Feitas estas longas digressões sobre as relações das FFAA e dos militares com a política – para que se possa distinguir entre uma situação e outras – passo agora a essa questão, sem sentido, de demandas por uma “intervenção militar constitucional”, o que, como já disse, é totalmente contraditório, ou não obedece a nenhuma lógica racional. Ao que parece, muitos acreditam, apostam e até desejam uma NOVA INTERVENÇÃO das FFAA na política, eventualmente em função da mediocridade geral da política e das elites brasileiras. Para que isso pudesse ocorrer, as FFAA, e não apenas os “militares”, deveriam se manifestar e declarar estar prontas para exercer um “poder moderador”, que não está absolutamente previsto na Constituição.
Seriam, de fato, as FFAA as ÚNICAS forças democráticas do país, e não os partidos e os parlamentares atualmente no exercício dos seus respectivos mandatos? Não creio, e não creio que os comandantes militares – os três de cada arma e o ministro da Defesa – tenham suficiente clareza quanto a esse papel “tutelar” que elas exerceriam durante um curto período de transição, até o estabelecimento de um novo governo, em face do total descalabro da atual administração. Uma “solução” estaria na renúncia – voluntária ou forçada – do atual presidente e a assunção do vice-presidente, como mandatário efetivo até o final de 2022, presidindo, portanto, o processo eleitoral no país nos dois anos finais do atual mandato. O que parece claro, no presente momento, é que as crises que nos levaram das manifestações de 2013, ao impeachment de 2016, e às eleições de 2018, representaram uma nova oportunidade perdida para o Brasil.

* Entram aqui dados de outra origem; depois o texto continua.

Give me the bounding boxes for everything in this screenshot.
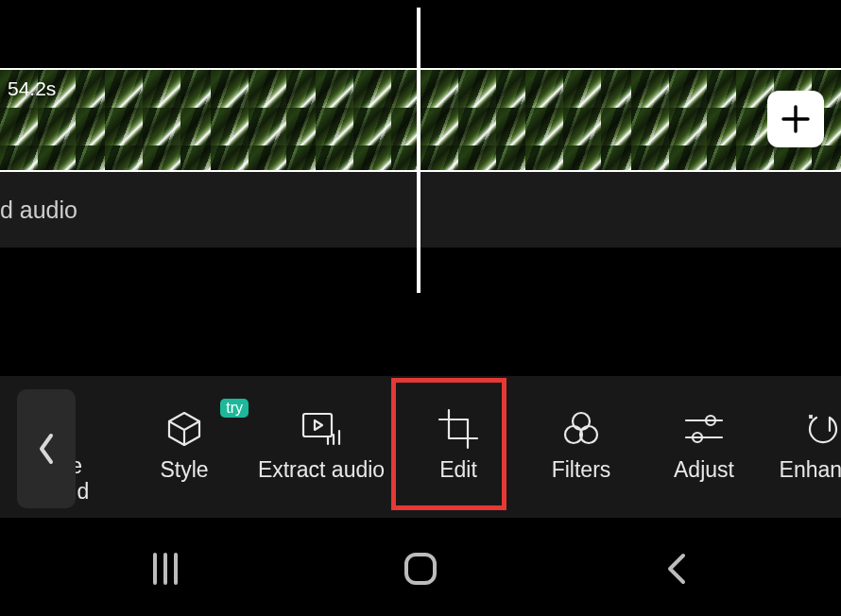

Finalizo, portanto, com uma conhecida frase de Roberto Campos, para quem o Brasil é um país “que não perde oportunidade de perder oportunidades”. Por enquanto ainda estamos nisso, mas espero que estejamos melhor preparados para chegar a 2022. Afinal de contas, teríamos muita coisa a repensar em função do bicentenário de nossa Independência, em setembro daquele ano. Espero que estejamos um pouco melhor então.